Cost/ton: US$ 1370 (currently)
Duration: 1-10 years
While still at the research phase, C Sink plans to remove CO₂ by collecting biomass and storing it in the deep sea. This nature-based carbon removal project relies on the natural carbon-absorbing properties of seaweed, plants, crop residue and tree cuttings. By placing them at the bottom of the ocean where the oxygen is limited, this biomass will decompose extremely slowly.
As the project is still under research, there are risks that the biological decomposition rate of the sunk biomass will be faster than expected. By placing the biomass in the anoxic waters of the Black Sea, the project will avoid the risk of the biomass being eaten by living organisms. Even if this method does not sequester CO₂ for thousands of years, it is still expected to capture it for at least a century, providing a temporary solution to tackling climate change at its best. It will also be one of the cheapest carbon removal methods in the market with the cost per ton being only $50.
Cost/ton: US$ 50 (anticipated)
Permanence: 100-1000 years
Duration: Unknown (likely less than a month)

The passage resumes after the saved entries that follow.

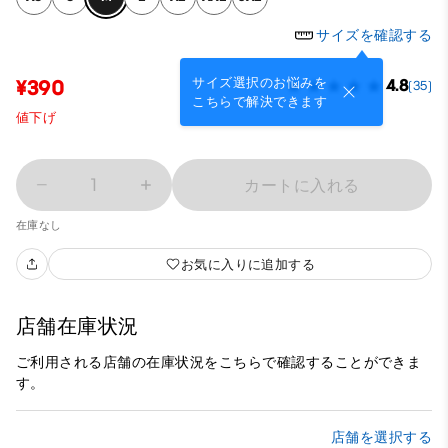
サイズを確認する
サイズ選択のお悩みを
¥390
4.8
(35)
こちらで解決できます
値下げ
1
カートに入れる
在庫なし
お気に入りに追加する
店舗在庫状況
ご利用される店舗の在庫状況をこちらで確認することができま
す。
店舗を選択する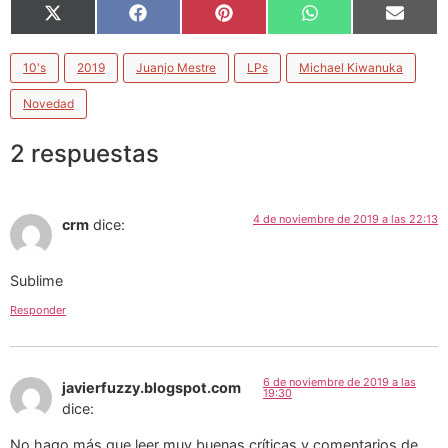
X
Facebook
Pinterest
WhatsApp
Email
(Twitter)
10's
2019
Juanjo Mestre
LPs
Michael Kiwanuka
Novedad
2 respuestas
4 de noviembre de 2019 a las 22:13
crm
dice:
Sublime
Responder
6 de noviembre de 2019 a las
javierfuzzy.blogspot.com
19:30
dice:
No hago más que leer muy buenas críticas y comentarios de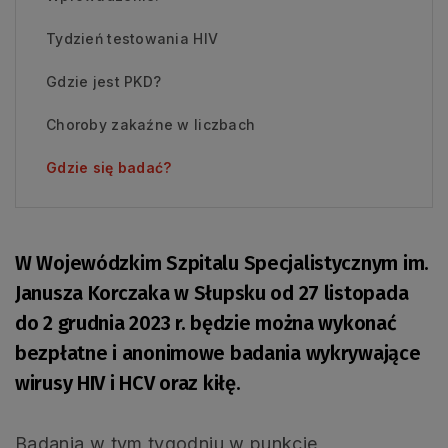
Tydzień testowania HIV
Gdzie jest PKD?
Choroby zakaźne w liczbach
Gdzie się badać?
W Wojewódzkim Szpitalu Specjalistycznym im.
Janusza Korczaka w Słupsku od 27 listopada
do 2 grudnia 2023 r. będzie można wykonać
bezpłatne i anonimowe badania wykrywające
wirusy HIV i HCV oraz kiłę.
Badania w tym tygodniu w punkcie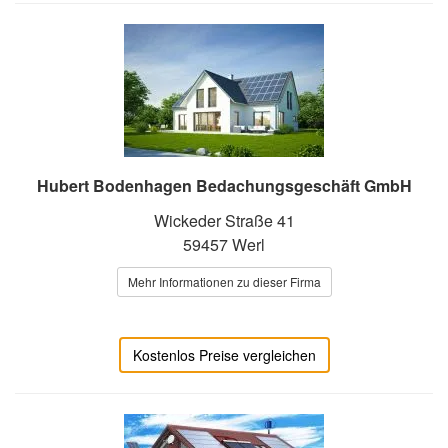
Hubert Bodenhagen Bedachungsgeschäft GmbH
Wickeder Straße 41
59457 Werl
Mehr Informationen zu dieser Firma
Kostenlos Preise vergleichen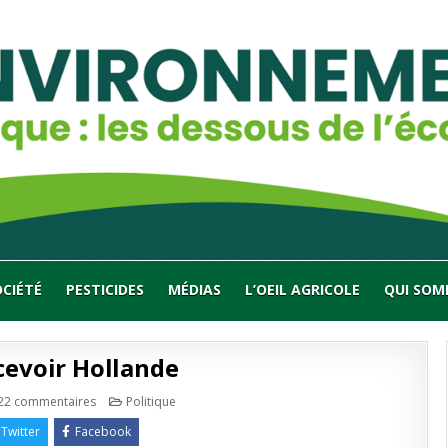
OCIÉTÉ
PESTICIDES
MÉDIAS
L’OEIL AGRICOLE
QUI SOM
cevoir Hollande
sur
Publié
22 commentaires
Politique
Beulin
en
va
Twitter
Facebook
recevoir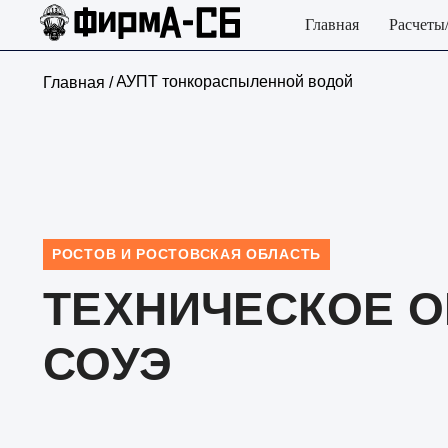
Главная
Расчеты
АУПТ тонкораспыленной водой
Главная /
РОСТОВ И РОСТОВСКАЯ ОБЛАСТЬ
ТЕХНИЧЕСКОЕ О
СОУЭ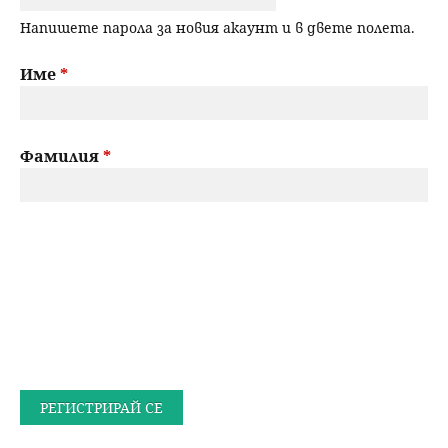
Напишете парола за новия акаунт и в двете полета.
Име
*
Фамилия
*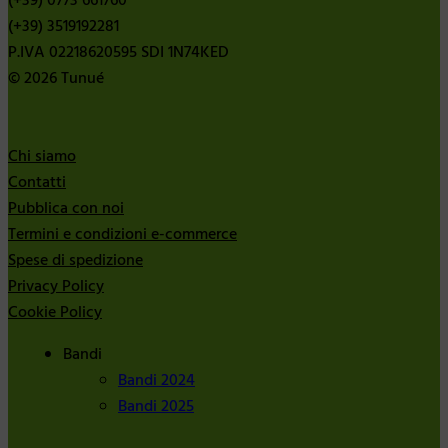
(+39) 0773 661760
(+39) 3519192281
P.IVA 02218620595 SDI 1N74KED
© 2026 Tunué
Chi siamo
Contatti
Pubblica con noi
Termini e condizioni e-commerce
Spese di spedizione
Privacy Policy
Cookie Policy
Bandi
Bandi 2024
Bandi 2025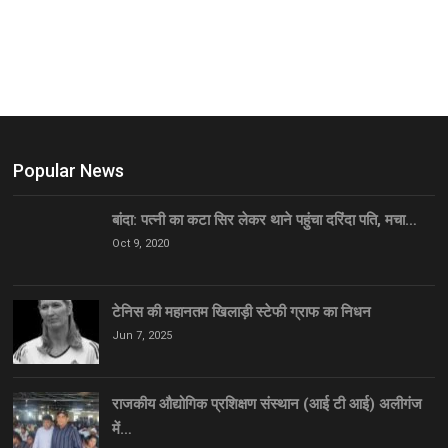
Popular News
बांदा: पत्नी का कटा सिर लेकर थाने पहुंचा दरिंदा पति, मचा…
Oct 9, 2020
टेनिस की महानतम खिलाड़ी स्टेफी ग्राफ का निधन
Jun 7, 2025
राजकीय औद्योगिक प्रशिक्षण संस्थान (आई टी आई) अलीगंज
में…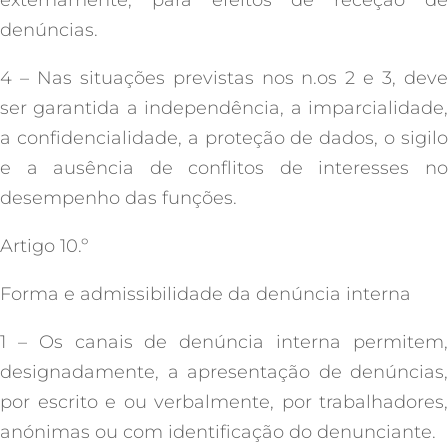
externamente, para efeitos de receção de
denúncias.
4 – Nas situações previstas nos n.os 2 e 3, deve
ser garantida a independência, a imparcialidade,
a confidencialidade, a proteção de dados, o sigilo
e a ausência de conflitos de interesses no
desempenho das funções.
Artigo 10.º
Forma e admissibilidade da denúncia interna
1 – Os canais de denúncia interna permitem,
designadamente, a apresentação de denúncias,
por escrito e ou verbalmente, por trabalhadores,
anónimas ou com identificação do denunciante.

Running Tide uses kelp to capture carbon and remove it from the atmosphere by sinking the kelp to the bottom of the ocean. As kelp is one of the fastest growing plants, it absorbs CO₂ faster than any other species in the world. The carbon removal method of Running Tide is essentially an accelerated version of the natural carbon removal process where CO₂ is stored in the deep sea through plants.
Some of the key benefits of this carbon sequestration project include minimal land use and energy inputs. It also doesn’t require manufactured storage like many other carbon removal methods. As oceans cover most of the Earth, there are also huge possibilities to scale up this carbon removal technique. While the cost of Running Tide isn’t currently comparable to nature-based solutions like planting trees or enhanced weathering, it still provides a cheaper alternative to many technological solutions.